The initial accuracy was 19%, however, it was when I was giving labels before I deleted the blank tweets. Just a note about the process.

---

# Conclusion

The highest accuracy I achieved was 76.2% with a loss of 17.025, that being with a batch size of 10. This is honestly a little lower than I was hoping. I used Spacy for this first NLP project in order following the Kaggle course, but I believe it was a limiting factor in this case.

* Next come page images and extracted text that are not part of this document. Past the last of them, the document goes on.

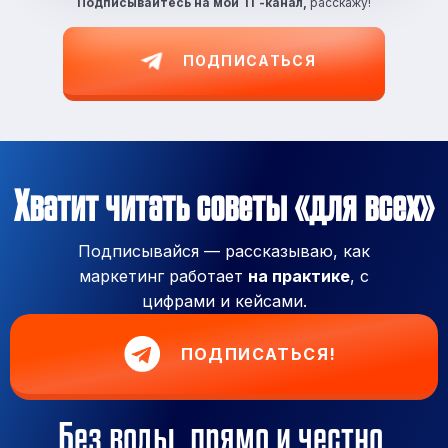
Подписывайтесь на
мой ТГ-канал,
расскажу!
ПОДПИСАТЬСЯ
Хватит читать советы «для всех»
Подписывайся — рассказываю, как
маркетинг работает
на практике
, с
цифрами и кейсами.
ПОДПИСАТЬСЯ!
Без воды, прямо и честно.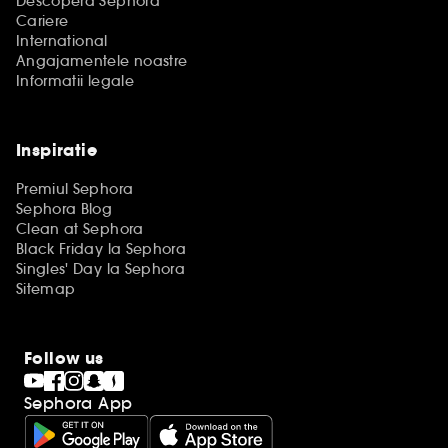
Descopera Sephora
Cariere
International
Angajamentele noastre
Informatii legale
Inspiratie
Premiul Sephora
Sephora Blog
Clean at Sephora
Black Friday la Sephora
Singles' Day la Sephora
Sitemap
Follow us
Sephora App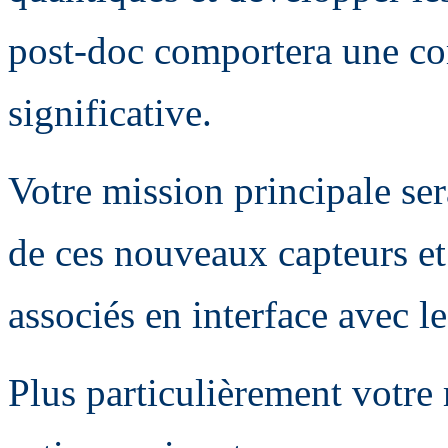
post-doc comportera une c
significative.
Votre mission principale se
de ces nouveaux capteurs et
associés en interface avec 
Plus particulièrement votre 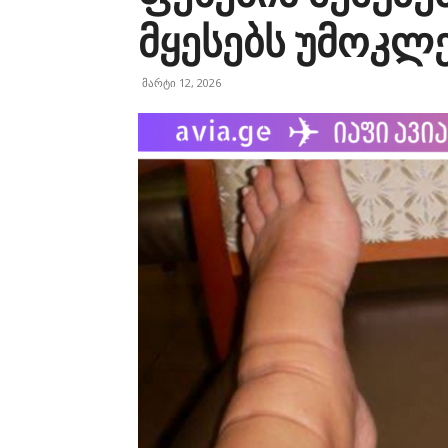
მყესებს უმოკლ
მარტი 12, 2026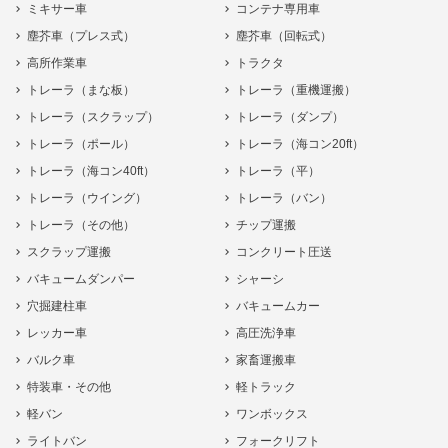
ミキサー車
コンテナ専用車
塵芥車（プレス式）
塵芥車（回転式）
高所作業車
トラクタ
トレーラ（まな板）
トレーラ（重機運搬）
トレーラ（スクラップ）
トレーラ（ダンプ）
トレーラ（ポール）
トレーラ（海コン20ft）
トレーラ（海コン40ft）
トレーラ（平）
トレーラ（ウイング）
トレーラ（バン）
トレーラ（その他）
チップ運搬
スクラップ運搬
コンクリート圧送
バキュームダンパー
シャーシ
穴掘建柱車
バキュームカー
レッカー車
高圧洗浄車
バルク車
家畜運搬車
特装車・その他
軽トラック
軽バン
ワンボックス
ライトバン
フォークリフト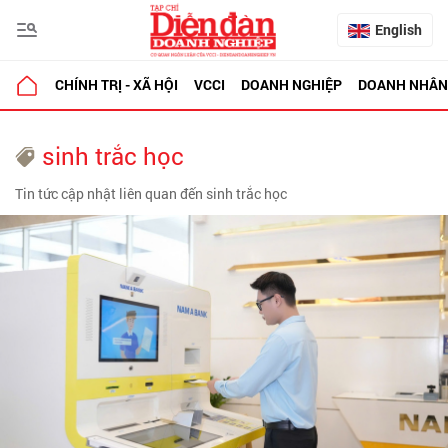
English
CHÍNH TRỊ - XÃ HỘI
VCCI
DOANH NGHIỆP
DOANH NHÂN
sinh trắc học
Tin tức cập nhật liên quan đến sinh trắc học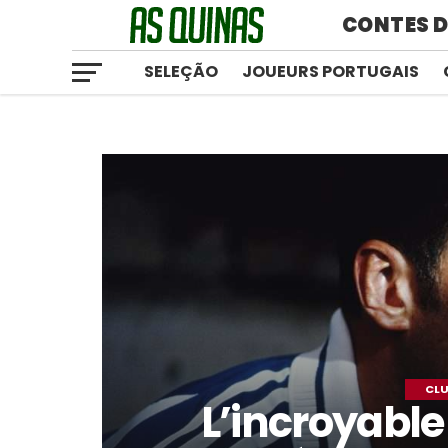
CONTES D
SELEÇÃO
JOUEURS PORTUGAIS
CLU
L’incroyable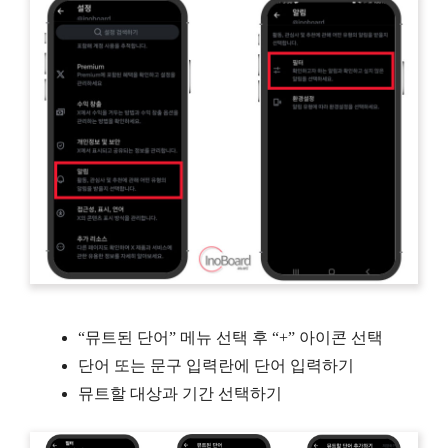
“뮤트된 단어” 메뉴 선택 후 “+” 아이콘 선택
단어 또는 문구 입력란에 단어 입력하기
뮤트할 대상과 기간 선택하기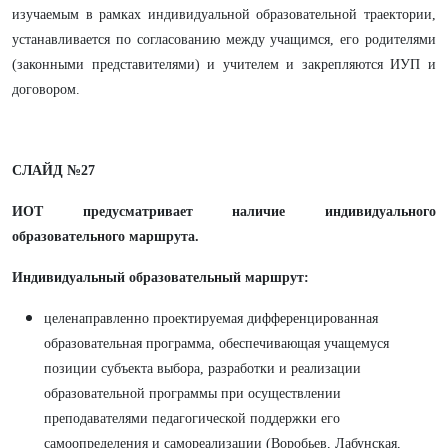
изучаемым в рамках индивидуальной образовательной траектории,
устанавливается по согласованию между учащимся, его родителями
(законными представителями) и учителем и закрепляются ИУП и
договором.
СЛАЙД №27
ИОТ предусматривает наличие индивидуального
образовательного маршрута.
Индивидуальный образовательный маршрут:
целенаправленно проектируемая дифференцированная
образовательная программа, обеспечивающая учащемуся
позиции субъекта выбора, разработки и реализации
образовательной программы при осуществлении
преподавателями педагогической поддержки его
самоопределения и самореализации (Воробьев, Лабунская,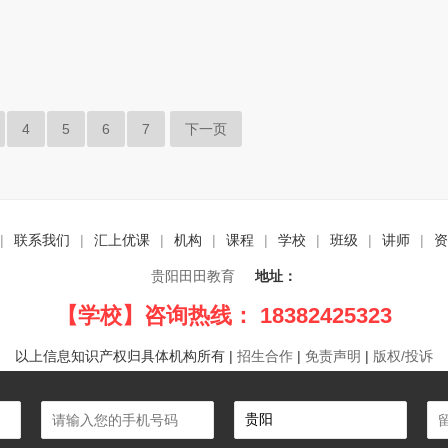
4
5
6
7
下一页
|
联系我们
|
汇上优课
|
机构
|
课程
|
学校
|
班级
|
讲师
|
资
贵阳田田教育
地址：
【学校】咨询热线： 18382425323
以上信息知识产权归具体机构所有
|
招生合作
|
免责声明
|
版权/投诉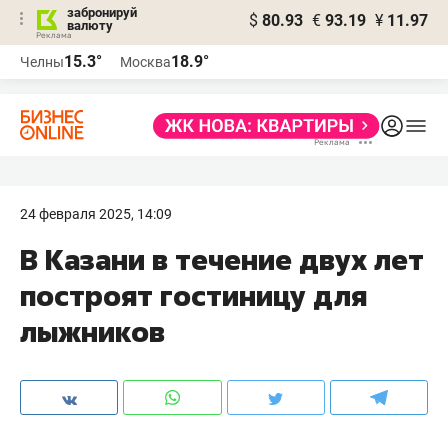
забронируй
$
80.93
€
93.19
¥
11.97
валюту
15.3°
18.9°
Челны
Москва
24 февраля 2025, 14:09
В Казани в течение двух лет
построят гостиницу для
лыжников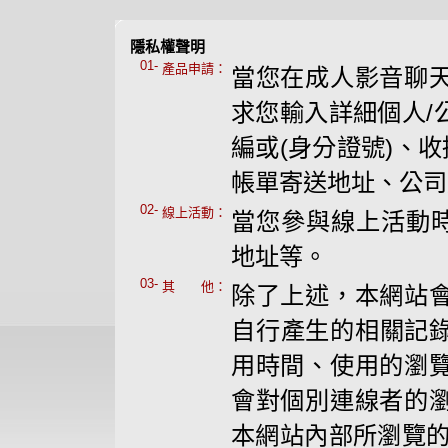
隱私權聲明
01-
產品申請：
當您在成人影音聊
求您輸入詳細個人/
編或(身分證號)、
帳單寄送地址、公司
02-
線上活動：
當您參與線上活動時
地址等。
03-
其 他：
除了上述，本網站
自行產生的相關記錄
用時間、使用的瀏
會對個別連線者的
本網站內部所瀏覽的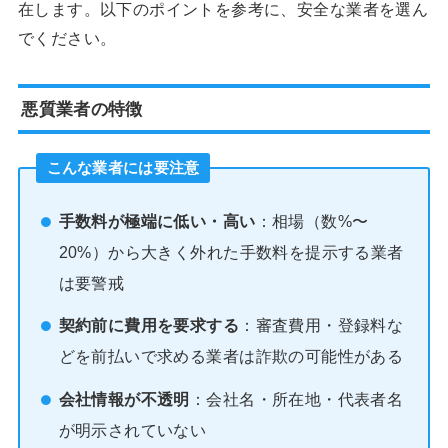
在します。以下のポイントを参考に、安全な業者を選ん
でください。
悪質業者の特徴
こんな業者には要注意
手数料が極端に低い・高い
：相場（数%〜
20%）から大きく外れた手数料を提示する業者
は要警戒
契約前に費用を要求する
：審査費用・登録料な
どを前払いで求める業者は詐欺の可能性がある
会社情報が不透明
：会社名・所在地・代表者名
が明示されていない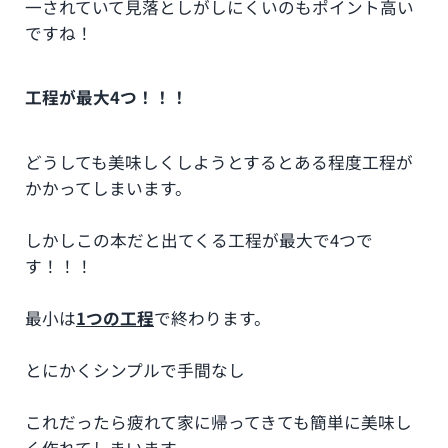
一されていて見落としがしにくいのもポイント高い
ですね！
工程が最大4つ！！！
どうしても美味しくしようとするとある程度工程が
かかってしまいます。
しかしこの本だと出てくる工程が最大で4つで
す！！！
最小は
1つの工程
で終わります。
とにかくシンプルで手間なし
これだったら疲れて家に帰ってきても簡単に美味し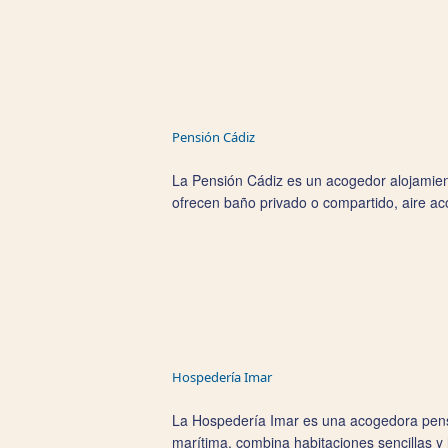
Pensión Cádiz
La Pensión Cádiz es un acogedor alojamiento
ofrecen baño privado o compartido, aire ac
Hospedería Imar
La Hospedería Imar es una acogedora pensió
marítima, combina habitaciones sencillas y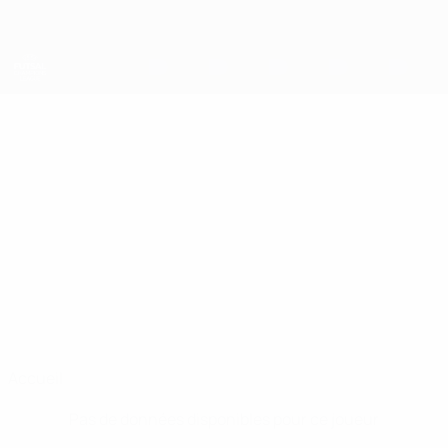
Passer
au
contenu
principal
UEFA Futsal Champions League
GON CASTEJÓN
Gon Castejón Stats
Cartagena Costa Cálida
Espagne
Accueil
Pas de données disponibles pour ce joueur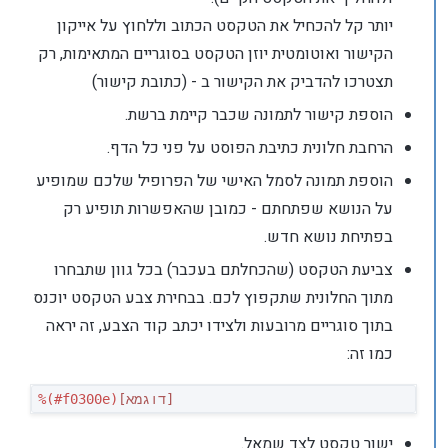
יותר קל להכחיל את הטקסט הכתוב וללחוץ על אייקון
הקישור ואוטומטית יוזן הטקסט בסוגריים המתאימות, רק
תצטרכו להדביק את הקישור ב - (כתובת קישור)
הוספת קישור לתמונה שכבר קיימת ברשת.
הרחבת חלונית כתיבת הפוסט על פני כל הדף.
הוספת תמונה לסמל האישי של הפרופיל שלכם שמופיע
על הנושא שפתחתם - כמובן שהאפשרות תופיע רק
בפתיחת נושא חדש.
צביעת הטקסט (שהכחלתם בעכבר) בכל גוון שתבחרו
מתוך החלונית שתקפוץ לכם. בבחירת צבע הטקסט יוכנס
בתוך סוגריים מרובעות ולצידו יכתב קוד הצבע, זה יראה
כמו זה:
[דוגמא]
%(#f0300e)
ישור טקסט לצד שמאל.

When trying to look up methods and other items, I would notice NLTK and Keras pop up way more commonly even with "Spacy" in the search term. This makes me think these are more common and possibly more powerful, but I think I will do a little bit more research before trying another project with one of those. Overall, however, I do think it was a good learning experience.